The UMOWA 2015 Macroinvertebrate Monitoring Report reported that the greatest density of macroinvertebrates occurred between the Dam and Craig. The density of macroinvertebrates averaged about 12,000 individuals per square meter.
The distance from the Dam to Craig is about 7.8 miles (12,553 meters). The average wetted channel width is roughly 100 m on this stretch of river. If we multiply these two numbers, we get an idea of the area of the riverbed above town: 12,553 m x 100 m = 1,255,300 square meters of river bottom between the Dam and Craig.
We can then multiply this number by the average number of macroinvertebrates per square meter of river bottom (12,000 individuals per square meter) to get a rough guess of the total number of bugs between the Dam and Craig: 1,255,300 square meters x 12,000 individuals per square meter = 15,063,600,000 individual bugs between the Dam and Craig.
So between the Dam and Craig there are about 15 billion individual bugs.
The most recent MT FWP trout surveys reported that on the Craig stretch of the Missouri River there were 4,073 Rainbows and 433 Browns greater than 10 inches per mile. If we combine these two numbers, then there were 4,506 trout per mile of river around Craig.
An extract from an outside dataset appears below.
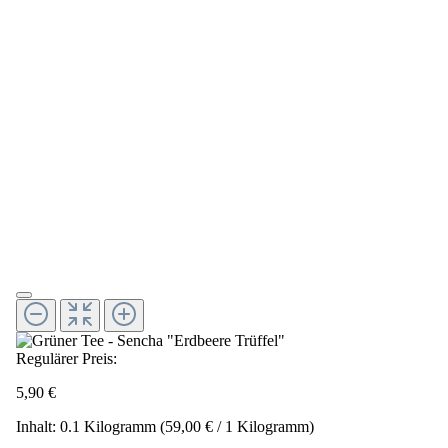
Regulärer Preis:
5,90 €
Inhalt:
0.1 Kilogramm
(59,00 € / 1 Kilogramm)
We can multiply this number by the 7.8 miles of river between the Dam and Craig to get a guess of the total number of trout between the Dam and Craig: 4,506 trout per mile x 7.8 miles = 35,147 total trout greater than 10″ between the Dam and Craig.
If there are 15,063,600,000 individual bugs and 35,147 trout, then there are approximately 428,588 bugs per trout. Now of course, these numbers are very rough and not all of the bugs are available to the trout at all times.
So if you want to impress some trout bum chicks…don’t use this information as a catalyst to the second drift boat date!
What’s the point of all this math? I don’t really have one, other than it’s kind of amazing that the flies on the ends of our lines get noticed at all with so many natural bugs around. But they do. And that’s pretty cool.